**Work task**
Among the entries, which lines carry the string "לרבות"? Copy every one.

**The records**
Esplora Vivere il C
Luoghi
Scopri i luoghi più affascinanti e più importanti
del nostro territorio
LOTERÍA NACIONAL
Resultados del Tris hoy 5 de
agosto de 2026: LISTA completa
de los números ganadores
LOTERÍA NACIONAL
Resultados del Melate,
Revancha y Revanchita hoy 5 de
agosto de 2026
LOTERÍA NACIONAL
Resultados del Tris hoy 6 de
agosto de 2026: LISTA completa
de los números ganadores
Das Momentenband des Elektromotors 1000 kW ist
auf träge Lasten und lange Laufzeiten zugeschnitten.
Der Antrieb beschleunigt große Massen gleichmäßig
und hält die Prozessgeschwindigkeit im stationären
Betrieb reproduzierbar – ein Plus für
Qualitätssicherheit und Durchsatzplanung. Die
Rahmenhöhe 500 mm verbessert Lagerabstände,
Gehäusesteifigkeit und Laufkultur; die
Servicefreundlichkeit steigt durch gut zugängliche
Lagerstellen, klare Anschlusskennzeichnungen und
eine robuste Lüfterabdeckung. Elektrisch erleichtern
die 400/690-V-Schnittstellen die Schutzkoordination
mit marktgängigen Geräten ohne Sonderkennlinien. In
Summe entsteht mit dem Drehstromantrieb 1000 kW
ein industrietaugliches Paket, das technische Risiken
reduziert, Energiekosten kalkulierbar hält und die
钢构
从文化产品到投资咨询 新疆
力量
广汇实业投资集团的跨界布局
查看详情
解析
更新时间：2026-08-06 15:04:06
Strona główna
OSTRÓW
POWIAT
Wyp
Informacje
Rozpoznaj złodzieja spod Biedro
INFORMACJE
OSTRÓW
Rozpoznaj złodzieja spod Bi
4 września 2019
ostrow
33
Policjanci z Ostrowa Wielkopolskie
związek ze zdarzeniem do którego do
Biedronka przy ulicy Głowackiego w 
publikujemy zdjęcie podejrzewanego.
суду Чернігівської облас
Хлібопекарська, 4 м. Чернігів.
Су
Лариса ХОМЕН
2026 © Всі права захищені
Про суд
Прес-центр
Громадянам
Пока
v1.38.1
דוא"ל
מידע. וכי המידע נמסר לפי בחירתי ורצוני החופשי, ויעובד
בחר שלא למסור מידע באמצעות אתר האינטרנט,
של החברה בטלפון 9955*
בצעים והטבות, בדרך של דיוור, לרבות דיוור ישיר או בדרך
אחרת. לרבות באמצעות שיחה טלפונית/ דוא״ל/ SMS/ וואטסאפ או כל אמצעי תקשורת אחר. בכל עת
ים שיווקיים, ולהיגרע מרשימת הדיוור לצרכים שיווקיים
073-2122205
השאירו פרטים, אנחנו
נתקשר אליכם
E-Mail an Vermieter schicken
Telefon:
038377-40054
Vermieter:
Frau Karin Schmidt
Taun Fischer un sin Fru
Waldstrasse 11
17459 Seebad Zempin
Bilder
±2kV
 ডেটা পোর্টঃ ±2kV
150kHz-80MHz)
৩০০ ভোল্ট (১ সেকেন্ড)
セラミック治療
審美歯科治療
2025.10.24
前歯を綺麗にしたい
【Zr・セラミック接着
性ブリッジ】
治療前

**Task output**
בצעים והטבות, בדרך של דיוור, לרבות דיוור ישיר או בדרך
אחרת. לרבות באמצעות שיחה טלפונית/ דוא״ל/ SMS/ וואטסאפ או כל אמצעי תקשורת אחר. בכל עת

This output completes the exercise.